- [Activity] Report each line from the data below that holds the word "help".

_ _ _ _ _

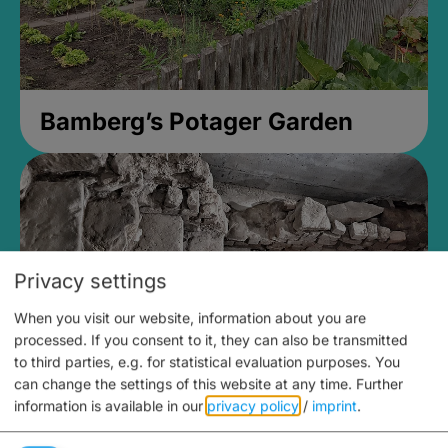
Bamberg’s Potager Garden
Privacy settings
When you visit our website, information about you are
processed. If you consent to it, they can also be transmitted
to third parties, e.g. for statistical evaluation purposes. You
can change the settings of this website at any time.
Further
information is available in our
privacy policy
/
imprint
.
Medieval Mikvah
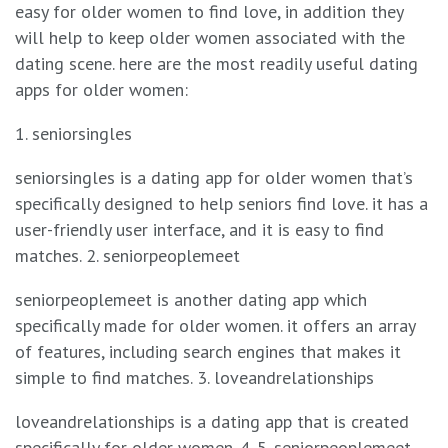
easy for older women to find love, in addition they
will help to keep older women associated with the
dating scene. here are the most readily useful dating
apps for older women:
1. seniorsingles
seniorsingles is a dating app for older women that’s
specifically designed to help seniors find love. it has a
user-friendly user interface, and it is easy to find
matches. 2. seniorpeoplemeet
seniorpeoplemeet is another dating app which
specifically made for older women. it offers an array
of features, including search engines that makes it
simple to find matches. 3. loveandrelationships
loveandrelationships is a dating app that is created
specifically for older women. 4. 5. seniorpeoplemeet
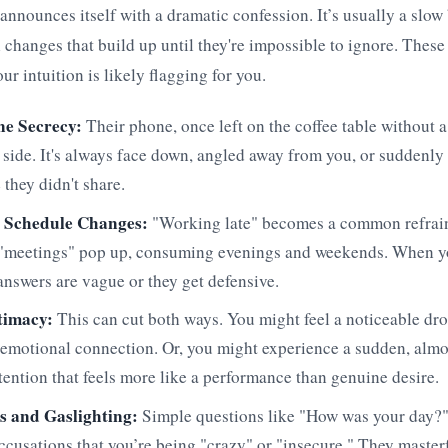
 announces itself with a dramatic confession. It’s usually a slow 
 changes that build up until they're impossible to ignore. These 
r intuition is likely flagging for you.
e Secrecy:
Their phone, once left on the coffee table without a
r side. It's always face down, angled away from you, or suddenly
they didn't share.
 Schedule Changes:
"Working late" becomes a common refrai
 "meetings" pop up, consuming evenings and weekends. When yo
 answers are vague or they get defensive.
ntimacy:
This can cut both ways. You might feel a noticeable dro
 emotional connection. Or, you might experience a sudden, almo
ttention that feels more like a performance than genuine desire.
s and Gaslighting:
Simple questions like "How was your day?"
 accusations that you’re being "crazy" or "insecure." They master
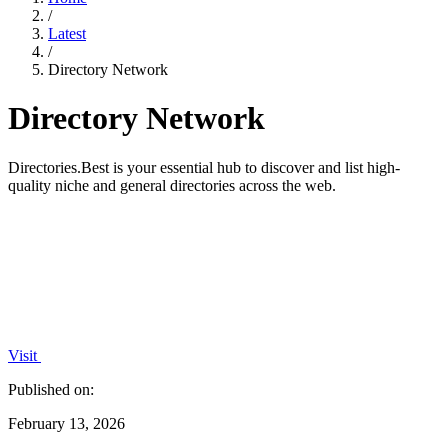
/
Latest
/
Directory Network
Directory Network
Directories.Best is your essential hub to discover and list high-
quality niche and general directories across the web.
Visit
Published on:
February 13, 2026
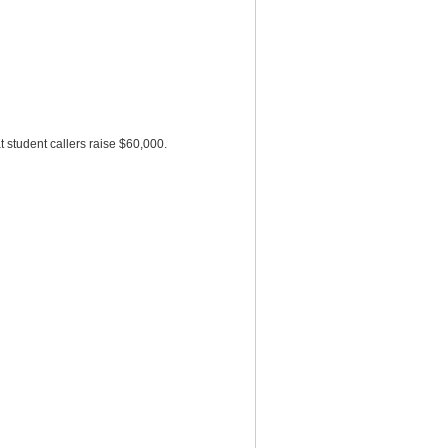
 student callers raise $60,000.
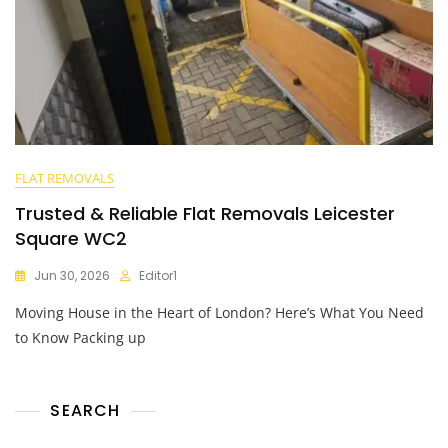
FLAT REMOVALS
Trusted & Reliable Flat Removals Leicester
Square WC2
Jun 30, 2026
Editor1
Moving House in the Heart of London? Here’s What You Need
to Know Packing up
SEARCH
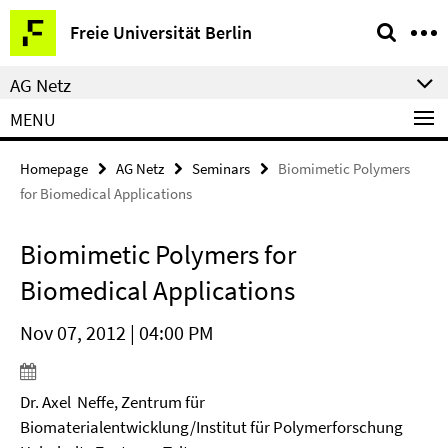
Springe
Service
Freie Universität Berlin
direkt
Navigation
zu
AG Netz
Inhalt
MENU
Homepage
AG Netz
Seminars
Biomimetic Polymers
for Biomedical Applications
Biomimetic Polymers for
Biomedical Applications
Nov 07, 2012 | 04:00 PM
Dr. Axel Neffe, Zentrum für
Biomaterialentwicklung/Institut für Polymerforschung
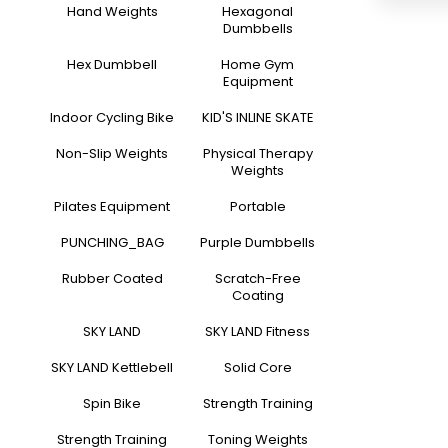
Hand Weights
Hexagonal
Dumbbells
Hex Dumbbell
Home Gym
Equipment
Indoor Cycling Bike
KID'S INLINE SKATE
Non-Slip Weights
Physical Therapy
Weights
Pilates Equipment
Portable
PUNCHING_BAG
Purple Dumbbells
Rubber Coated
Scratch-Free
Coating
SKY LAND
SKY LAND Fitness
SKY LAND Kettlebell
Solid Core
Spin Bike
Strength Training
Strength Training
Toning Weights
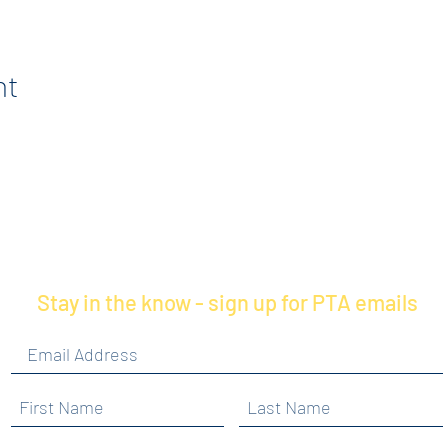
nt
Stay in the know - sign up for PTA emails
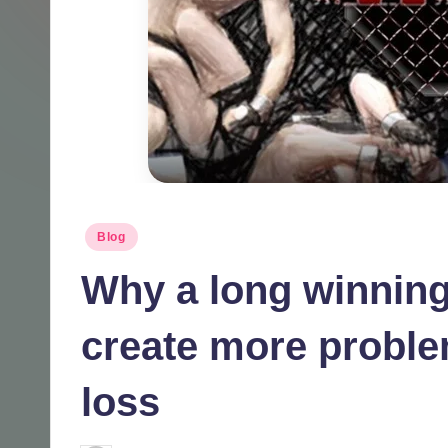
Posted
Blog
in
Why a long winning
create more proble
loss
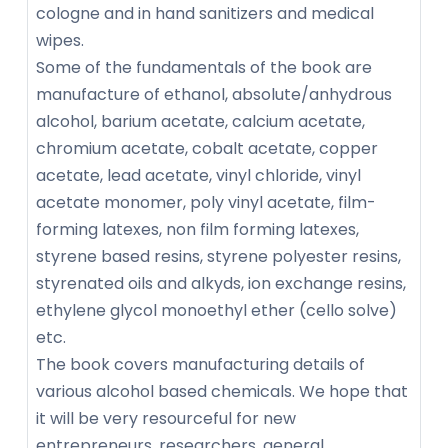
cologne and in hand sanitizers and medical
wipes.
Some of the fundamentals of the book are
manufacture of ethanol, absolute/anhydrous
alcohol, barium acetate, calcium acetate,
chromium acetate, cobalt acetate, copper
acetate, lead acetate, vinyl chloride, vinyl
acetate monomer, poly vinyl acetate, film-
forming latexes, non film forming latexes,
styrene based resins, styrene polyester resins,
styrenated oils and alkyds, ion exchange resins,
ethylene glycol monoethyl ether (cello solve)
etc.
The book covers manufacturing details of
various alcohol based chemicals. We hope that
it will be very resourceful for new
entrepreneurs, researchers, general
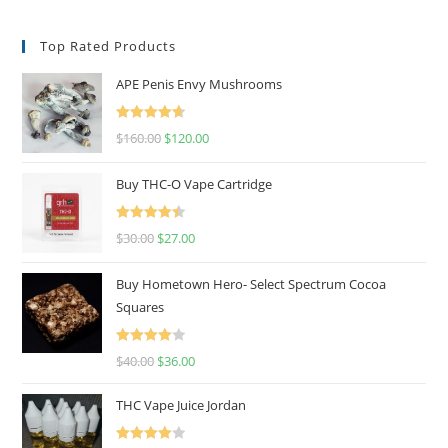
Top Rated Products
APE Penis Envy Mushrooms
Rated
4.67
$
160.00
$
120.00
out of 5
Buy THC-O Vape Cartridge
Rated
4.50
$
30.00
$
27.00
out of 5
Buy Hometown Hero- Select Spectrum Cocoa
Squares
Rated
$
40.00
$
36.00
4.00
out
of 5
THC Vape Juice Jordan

_ _ _ _ _

- [Answer area]
will help to keep older women associated with the
specifically designed to help seniors find love. it has a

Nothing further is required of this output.